═════ DATA EXCERPTS
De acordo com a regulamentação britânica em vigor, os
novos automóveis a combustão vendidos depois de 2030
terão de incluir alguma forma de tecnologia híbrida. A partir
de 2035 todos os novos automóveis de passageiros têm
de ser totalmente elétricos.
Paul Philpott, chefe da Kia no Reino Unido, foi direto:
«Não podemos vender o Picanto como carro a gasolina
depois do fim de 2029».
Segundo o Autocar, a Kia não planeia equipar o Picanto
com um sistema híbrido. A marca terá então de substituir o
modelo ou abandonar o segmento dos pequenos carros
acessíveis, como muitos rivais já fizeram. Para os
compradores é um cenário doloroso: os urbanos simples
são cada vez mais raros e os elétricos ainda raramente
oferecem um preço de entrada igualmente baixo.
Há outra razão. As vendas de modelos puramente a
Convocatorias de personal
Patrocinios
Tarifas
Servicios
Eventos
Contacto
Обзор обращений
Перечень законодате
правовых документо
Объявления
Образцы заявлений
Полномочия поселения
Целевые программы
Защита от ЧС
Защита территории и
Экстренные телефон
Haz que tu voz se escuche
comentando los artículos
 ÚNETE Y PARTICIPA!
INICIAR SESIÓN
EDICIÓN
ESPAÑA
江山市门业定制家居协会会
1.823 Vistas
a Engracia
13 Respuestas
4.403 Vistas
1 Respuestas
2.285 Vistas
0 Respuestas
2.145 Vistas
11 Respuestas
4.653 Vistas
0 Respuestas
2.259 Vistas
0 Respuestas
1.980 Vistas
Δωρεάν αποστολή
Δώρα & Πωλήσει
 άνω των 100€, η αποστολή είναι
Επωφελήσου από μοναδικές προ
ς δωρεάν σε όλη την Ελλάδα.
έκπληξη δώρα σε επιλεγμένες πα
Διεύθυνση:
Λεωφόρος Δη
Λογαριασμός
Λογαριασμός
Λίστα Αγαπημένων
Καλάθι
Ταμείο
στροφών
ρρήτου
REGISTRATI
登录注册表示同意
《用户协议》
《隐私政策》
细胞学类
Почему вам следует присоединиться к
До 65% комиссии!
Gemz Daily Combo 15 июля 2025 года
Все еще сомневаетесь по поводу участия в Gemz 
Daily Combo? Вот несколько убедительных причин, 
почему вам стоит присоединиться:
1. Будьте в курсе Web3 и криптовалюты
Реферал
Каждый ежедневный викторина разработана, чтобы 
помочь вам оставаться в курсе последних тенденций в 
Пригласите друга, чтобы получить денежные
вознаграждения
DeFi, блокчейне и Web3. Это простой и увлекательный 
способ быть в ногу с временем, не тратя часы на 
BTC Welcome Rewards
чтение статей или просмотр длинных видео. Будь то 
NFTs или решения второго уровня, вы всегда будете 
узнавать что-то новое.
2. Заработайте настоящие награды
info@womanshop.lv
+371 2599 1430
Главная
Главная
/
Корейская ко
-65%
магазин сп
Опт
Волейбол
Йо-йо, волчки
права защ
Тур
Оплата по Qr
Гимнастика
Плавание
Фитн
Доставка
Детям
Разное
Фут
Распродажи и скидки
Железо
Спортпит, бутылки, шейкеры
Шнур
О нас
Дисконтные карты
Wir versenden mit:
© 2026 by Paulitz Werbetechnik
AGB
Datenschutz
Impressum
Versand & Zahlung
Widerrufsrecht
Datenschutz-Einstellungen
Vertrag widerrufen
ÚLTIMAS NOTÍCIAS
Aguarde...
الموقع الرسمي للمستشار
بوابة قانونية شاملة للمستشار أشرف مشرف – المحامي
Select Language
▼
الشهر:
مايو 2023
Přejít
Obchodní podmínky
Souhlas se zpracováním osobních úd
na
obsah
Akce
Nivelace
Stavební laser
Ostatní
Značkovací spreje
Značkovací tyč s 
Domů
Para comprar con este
══════════
> TRY IT: All that is needed is the opening run of the data, given again exactly: please include every line from the first through the line with "Paul Philpott, chefe", both ends kept.

> REPLY TO THE TASK:
De acordo com a regulamentação britânica em vigor, os
novos automóveis a combustão vendidos depois de 2030
terão de incluir alguma forma de tecnologia híbrida. A partir
de 2035 todos os novos automóveis de passageiros têm
de ser totalmente elétricos.
Paul Philpott, chefe da Kia no Reino Unido, foi direto:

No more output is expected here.